YOUR TASK
The reply should consist of the line containing "Is ChatGPT Down? Users Report Global Access" and all lines after it in the listing below, reproduced exactly and nothing more.

________________

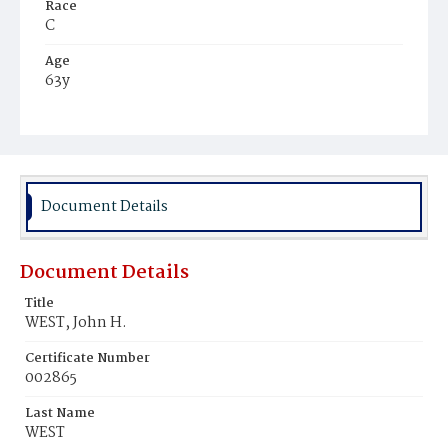
Race
C
Age
63y
Place of Birth
Va.
Burial Place
Young Men's Cemetery
Document Details
Document Details
Title
WEST, John H.
Certificate Number
002865
Last Name
WEST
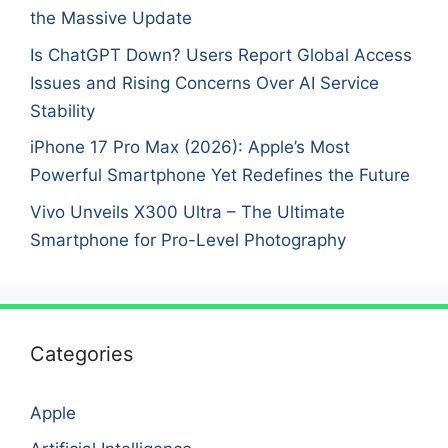
the Massive Update
Is ChatGPT Down? Users Report Global Access
Issues and Rising Concerns Over AI Service
Stability
iPhone 17 Pro Max (2026): Apple’s Most
Powerful Smartphone Yet Redefines the Future
Vivo Unveils X300 Ultra – The Ultimate
Smartphone for Pro-Level Photography
Categories
Apple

________________

PROBLEM SOLUTION
Is ChatGPT Down? Users Report Global Access
Issues and Rising Concerns Over AI Service
Stability
iPhone 17 Pro Max (2026): Apple’s Most
Powerful Smartphone Yet Redefines the Future
Vivo Unveils X300 Ultra – The Ultimate
Smartphone for Pro-Level Photography
Categories
Apple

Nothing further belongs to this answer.